Читать книгу Computational Statistics in Data Science - Группа авторов - Страница 81
5 Autoencoders 5.1 Introduction
ОглавлениеAn autoencoder is a special type of DNN where the target of each input is the input itself [13]. The architecture of an autoencoder is shown in Figure 5, where the encoder and decoder together form the autoencoder. In the example, the autoencoder takes a horse image as input and produces an image similar to the input image as output. When the embedding dimension is greater than or equal to the input dimension, there is a risk of overfitting, and the model may learn an identity function. One common solution is to make the embedding dimension smaller than the input dimension. Many studies showed that the intrinsic dimension of many high‐dimensional data, such as image data, is actually not truly high‐dimensional; thus, they can be summarized by low‐dimensional representations. Autoencoder summarizes the high‐dimensional data information with low‐dimensional embedding by training the framework to produce output that is similar to the input.

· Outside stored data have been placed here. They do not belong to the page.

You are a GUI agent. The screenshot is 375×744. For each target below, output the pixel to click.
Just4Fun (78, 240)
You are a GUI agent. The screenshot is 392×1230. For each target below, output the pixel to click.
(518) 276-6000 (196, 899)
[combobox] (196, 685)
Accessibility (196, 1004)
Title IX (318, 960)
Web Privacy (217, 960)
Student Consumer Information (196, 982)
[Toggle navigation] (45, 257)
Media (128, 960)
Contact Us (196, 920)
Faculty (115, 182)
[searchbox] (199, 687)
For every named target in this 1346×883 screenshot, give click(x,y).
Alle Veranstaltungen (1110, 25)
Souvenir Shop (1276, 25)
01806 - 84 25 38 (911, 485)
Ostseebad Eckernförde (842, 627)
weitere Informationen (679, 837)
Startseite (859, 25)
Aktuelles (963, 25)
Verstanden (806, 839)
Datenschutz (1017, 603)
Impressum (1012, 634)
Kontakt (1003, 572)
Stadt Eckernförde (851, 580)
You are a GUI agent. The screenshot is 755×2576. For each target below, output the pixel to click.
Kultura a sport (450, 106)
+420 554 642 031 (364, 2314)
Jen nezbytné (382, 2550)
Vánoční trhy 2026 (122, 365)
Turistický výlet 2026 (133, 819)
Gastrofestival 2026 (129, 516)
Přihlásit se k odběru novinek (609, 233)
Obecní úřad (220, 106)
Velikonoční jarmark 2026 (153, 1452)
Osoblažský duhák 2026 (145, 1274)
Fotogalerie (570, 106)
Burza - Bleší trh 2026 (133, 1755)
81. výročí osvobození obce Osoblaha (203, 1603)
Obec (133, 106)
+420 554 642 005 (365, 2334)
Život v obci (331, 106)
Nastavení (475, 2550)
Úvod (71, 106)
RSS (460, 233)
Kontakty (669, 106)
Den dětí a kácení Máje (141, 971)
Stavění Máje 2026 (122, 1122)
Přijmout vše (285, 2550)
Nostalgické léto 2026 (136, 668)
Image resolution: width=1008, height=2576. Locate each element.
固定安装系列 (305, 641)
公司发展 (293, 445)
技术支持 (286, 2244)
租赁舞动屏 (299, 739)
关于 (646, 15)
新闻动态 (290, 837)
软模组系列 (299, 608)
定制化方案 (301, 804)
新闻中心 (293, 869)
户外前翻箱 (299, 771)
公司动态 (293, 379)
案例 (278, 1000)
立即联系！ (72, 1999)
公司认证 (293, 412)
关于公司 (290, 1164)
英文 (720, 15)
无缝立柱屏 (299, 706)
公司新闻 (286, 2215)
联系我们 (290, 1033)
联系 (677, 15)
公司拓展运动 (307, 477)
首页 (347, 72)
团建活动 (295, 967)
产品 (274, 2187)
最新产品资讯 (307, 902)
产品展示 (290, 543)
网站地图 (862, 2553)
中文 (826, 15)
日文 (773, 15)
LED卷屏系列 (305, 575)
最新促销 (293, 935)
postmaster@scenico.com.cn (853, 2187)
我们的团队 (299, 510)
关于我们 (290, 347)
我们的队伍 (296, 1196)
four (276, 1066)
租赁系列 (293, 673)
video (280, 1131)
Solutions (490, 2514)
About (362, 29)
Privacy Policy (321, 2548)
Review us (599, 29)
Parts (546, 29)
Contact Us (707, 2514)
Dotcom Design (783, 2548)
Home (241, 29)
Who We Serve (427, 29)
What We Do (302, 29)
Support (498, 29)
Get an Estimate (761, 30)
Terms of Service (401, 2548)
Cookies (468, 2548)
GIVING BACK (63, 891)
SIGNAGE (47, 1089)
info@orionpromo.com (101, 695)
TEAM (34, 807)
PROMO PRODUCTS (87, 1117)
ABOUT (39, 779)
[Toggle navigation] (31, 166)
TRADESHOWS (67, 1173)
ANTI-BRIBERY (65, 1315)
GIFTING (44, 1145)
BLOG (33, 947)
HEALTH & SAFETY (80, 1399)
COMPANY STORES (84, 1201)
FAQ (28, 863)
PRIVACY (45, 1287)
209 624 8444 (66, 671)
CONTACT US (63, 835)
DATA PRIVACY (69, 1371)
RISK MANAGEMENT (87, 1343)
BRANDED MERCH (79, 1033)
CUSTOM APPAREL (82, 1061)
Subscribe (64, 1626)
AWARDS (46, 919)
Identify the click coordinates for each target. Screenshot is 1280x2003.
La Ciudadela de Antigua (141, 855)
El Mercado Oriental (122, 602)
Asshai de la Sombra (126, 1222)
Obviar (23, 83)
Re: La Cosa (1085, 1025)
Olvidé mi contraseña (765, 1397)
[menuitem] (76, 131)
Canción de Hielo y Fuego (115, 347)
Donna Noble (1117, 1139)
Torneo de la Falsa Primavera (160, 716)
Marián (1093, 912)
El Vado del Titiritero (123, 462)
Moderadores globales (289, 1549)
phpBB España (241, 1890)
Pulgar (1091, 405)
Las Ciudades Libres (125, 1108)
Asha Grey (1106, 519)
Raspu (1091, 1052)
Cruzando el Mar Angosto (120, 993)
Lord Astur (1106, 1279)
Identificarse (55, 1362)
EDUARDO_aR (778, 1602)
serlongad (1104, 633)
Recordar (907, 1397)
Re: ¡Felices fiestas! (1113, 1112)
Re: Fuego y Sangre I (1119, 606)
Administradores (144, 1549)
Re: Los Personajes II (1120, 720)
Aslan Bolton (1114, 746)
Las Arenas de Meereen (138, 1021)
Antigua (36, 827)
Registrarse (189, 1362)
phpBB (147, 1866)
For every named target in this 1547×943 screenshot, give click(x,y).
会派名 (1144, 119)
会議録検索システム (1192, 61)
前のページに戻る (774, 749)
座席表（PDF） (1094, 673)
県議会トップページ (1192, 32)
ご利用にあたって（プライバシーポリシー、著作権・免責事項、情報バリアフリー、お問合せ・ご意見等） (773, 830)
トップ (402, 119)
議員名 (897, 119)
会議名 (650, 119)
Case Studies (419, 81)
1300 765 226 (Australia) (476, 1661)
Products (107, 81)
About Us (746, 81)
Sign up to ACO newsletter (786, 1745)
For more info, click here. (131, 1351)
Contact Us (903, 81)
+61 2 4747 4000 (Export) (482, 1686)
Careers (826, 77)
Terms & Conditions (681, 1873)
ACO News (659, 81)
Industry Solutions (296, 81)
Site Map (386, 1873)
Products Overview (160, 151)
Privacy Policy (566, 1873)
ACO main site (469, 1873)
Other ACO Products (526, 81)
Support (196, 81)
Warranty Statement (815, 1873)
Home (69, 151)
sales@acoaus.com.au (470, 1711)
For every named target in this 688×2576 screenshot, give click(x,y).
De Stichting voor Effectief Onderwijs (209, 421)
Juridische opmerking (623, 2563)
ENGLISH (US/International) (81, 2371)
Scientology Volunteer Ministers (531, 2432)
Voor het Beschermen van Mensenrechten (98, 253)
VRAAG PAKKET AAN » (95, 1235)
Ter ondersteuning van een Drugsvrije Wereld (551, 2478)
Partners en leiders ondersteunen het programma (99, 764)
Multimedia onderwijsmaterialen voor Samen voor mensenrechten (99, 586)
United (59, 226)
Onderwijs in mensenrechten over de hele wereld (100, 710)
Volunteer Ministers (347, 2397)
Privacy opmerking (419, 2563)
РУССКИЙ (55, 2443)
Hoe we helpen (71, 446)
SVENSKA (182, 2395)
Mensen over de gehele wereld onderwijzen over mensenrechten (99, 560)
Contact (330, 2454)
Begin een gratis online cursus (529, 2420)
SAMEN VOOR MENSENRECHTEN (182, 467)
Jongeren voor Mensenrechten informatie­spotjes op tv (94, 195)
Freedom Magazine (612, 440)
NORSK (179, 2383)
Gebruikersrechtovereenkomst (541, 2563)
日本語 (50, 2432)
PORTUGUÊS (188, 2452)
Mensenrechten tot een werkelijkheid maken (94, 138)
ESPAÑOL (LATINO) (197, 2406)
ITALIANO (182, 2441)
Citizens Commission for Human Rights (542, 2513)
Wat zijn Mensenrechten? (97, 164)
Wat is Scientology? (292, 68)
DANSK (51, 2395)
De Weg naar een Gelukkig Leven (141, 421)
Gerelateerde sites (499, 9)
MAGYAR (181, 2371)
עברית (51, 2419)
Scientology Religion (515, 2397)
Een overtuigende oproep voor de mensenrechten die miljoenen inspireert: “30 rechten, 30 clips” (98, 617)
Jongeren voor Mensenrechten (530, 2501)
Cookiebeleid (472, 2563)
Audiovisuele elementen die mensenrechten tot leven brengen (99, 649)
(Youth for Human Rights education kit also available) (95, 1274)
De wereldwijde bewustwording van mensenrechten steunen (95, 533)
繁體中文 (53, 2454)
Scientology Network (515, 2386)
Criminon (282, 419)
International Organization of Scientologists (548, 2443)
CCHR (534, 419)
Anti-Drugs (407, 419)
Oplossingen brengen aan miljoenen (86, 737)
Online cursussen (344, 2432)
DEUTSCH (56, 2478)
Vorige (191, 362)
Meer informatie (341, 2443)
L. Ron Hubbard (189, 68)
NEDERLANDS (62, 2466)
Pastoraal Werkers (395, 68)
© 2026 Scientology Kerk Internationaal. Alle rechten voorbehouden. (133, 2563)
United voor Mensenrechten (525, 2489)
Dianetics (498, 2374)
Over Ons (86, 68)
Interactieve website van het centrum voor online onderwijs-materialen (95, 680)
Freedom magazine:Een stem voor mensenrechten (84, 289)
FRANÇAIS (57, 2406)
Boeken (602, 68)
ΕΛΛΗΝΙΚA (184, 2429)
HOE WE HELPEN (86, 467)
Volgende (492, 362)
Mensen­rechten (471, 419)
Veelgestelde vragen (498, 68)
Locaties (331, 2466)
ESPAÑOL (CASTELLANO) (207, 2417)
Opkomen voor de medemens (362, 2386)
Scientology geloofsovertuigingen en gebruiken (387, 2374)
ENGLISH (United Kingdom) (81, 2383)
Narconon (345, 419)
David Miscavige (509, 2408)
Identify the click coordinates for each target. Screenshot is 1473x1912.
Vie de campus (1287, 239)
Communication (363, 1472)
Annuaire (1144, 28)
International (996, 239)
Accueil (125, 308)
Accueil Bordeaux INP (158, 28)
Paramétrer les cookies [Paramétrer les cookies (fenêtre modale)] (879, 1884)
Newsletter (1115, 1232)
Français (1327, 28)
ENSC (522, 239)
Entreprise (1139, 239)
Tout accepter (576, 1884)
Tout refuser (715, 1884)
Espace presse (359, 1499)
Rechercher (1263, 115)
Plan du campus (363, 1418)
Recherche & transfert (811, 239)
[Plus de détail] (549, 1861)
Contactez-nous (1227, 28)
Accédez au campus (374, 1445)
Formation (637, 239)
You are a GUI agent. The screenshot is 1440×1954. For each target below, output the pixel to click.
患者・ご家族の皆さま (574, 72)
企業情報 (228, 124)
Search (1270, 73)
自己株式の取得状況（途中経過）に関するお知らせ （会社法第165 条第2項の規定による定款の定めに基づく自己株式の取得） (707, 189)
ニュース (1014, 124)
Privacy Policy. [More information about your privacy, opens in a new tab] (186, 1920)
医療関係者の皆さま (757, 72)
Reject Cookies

The learned representation can be used in various downstream tasks, such as regression, clustering, and classification. Even if the embedding dimension is as small as 1, overfitting is still possible if the number of parameters in the model is large enough to encode each sample to an index. Therefore, regularization [15] is required to train an autoencoder that reconstructs the input well and learns a meaningful embedding.